--- Work to complete ---
Copy, exactly as written, the lines that begin at the one containing "risque de briser la céramique.On réobture le" and end at the one containing "Krásné Lípy - v". Skip any pictures in the data below.

[Collected data]
┌──
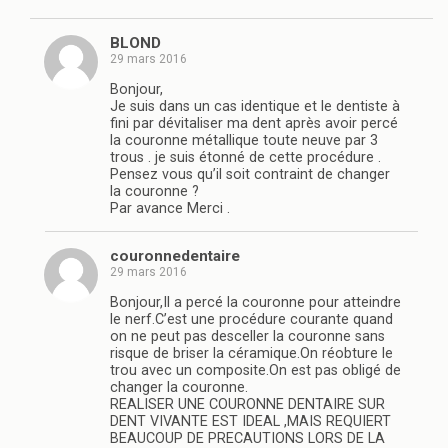
BLOND
29 mars 2016
Bonjour,
Je suis dans un cas identique et le dentiste à
fini par dévitaliser ma dent après avoir percé
la couronne métallique toute neuve par 3
trous . je suis étonné de cette procédure .
Pensez vous qu’il soit contraint de changer
la couronne ?
Par avance Merci .
couronnedentaire
29 mars 2016
Bonjour,Il a percé la couronne pour atteindre
le nerf.C’est une procédure courante quand
on ne peut pas desceller la couronne sans
risque de briser la céramique.On réobture le
trou avec un composite.On est pas obligé de
changer la couronne.
REALISER UNE COURONNE DENTAIRE SUR
DENT VIVANTE EST IDEAL ,MAIS REQUIERT
BEAUCOUP DE PRECAUTIONS LORS DE LA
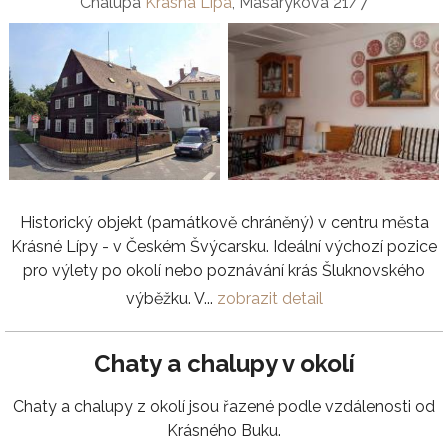
Chalupa
Krásná Lípa
, Masarykova 21/7
Historický objekt (památkově chráněný) v centru města
Krásné Lípy - v Českém Švýcarsku. Ideální výchozí pozice
pro výlety po okolí nebo poznávání krás Šluknovského
výběžku. V...
zobrazit detail
Chaty a chalupy v okolí
Chaty a chalupy z okolí jsou řazené podle vzdálenosti od
Krásného Buku.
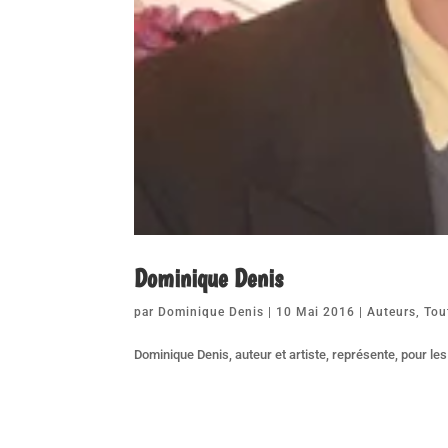
Dominique Denis
par
Dominique Denis
|
10 Mai 2016
|
Auteurs
,
Tou
Dominique Denis, auteur et artiste, représente, pour les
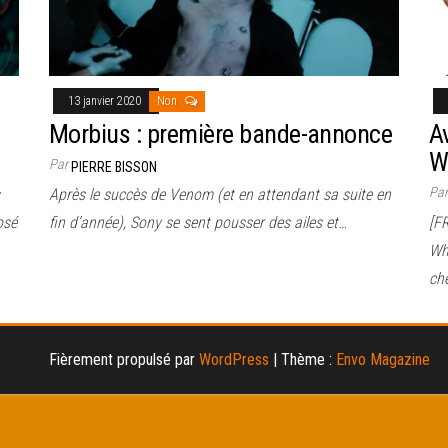
13 janvier 2020
Non
Morbius : première bande-annonce
A
W
Par
PIERRE BISSON
Pa
Après le succès de Venom (et en attendant sa suite en
osé
fin d’année), Sony se sent pousser des ailes et…
[F
Who
ch
Fièrement propulsé par
WordPress
|
Thème :
Envo Magazine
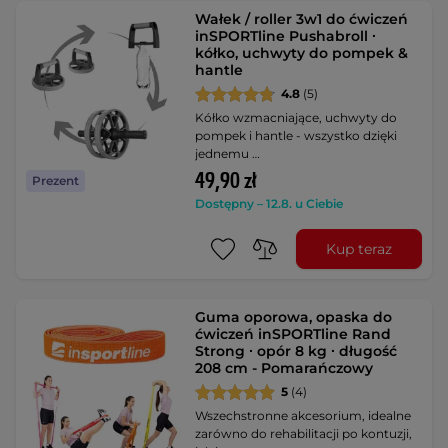
Wałek / roller 3w1 do ćwiczeń
inSPORTline Pushabroll ∙
kółko, uchwyty do pompek &
hantle
4.8
(5)
Kółko wzmacniające, uchwyty do
pompek i hantle - wszystko dzięki
jednemu …
49,90 zł
Prezent
Dostępny – 12.8. u Ciebie
Kup teraz
Guma oporowa, opaska do
ćwiczeń inSPORTline Rand
Strong ∙ opór 8 kg ∙ długość
208 cm - Pomarańczowy
5
(4)
Wszechstronne akcesorium, idealne
zarówno do rehabilitacji po kontuzji,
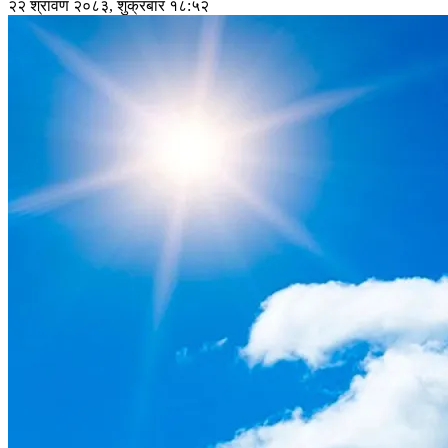
२२ श्रावण २०८३, शुक्रबार १८:५२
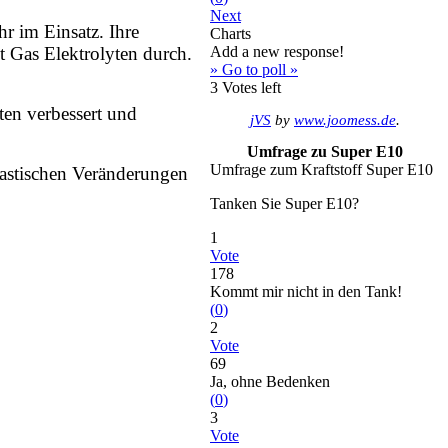
Next
r im Einsatz. Ihre
Charts
 Gas Elektrolyten durch.
Add a new response!
» Go to poll »
3
Votes left
ten verbessert und
jVS
by
www.joomess.de
.
Umfrage zu Super E10
Umfrage zum Kraftstoff Super E10
astischen Veränderungen
Tanken Sie Super E10?
1
Vote
178
Kommt mir nicht in den Tank!
(
0
)
2
Vote
69
Ja, ohne Bedenken
(
0
)
3
Vote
└──
--- Solution to the exercise ---
risque de briser la céramique.On réobture le
trou avec un composite.On est pas obligé de
changer la couronne.
REALISER UNE COURONNE DENTAIRE SUR
DENT VIVANTE EST IDEAL ,MAIS REQUIERT
BEAUCOUP DE PRECAUTIONS LORS DE LA
Chalupa
Krásná Lípa
, Masarykova 21/7
Historický objekt (památkově chráněný) v centru města
Krásné Lípy - v Českém Švýcarsku. Ideální výchozí pozice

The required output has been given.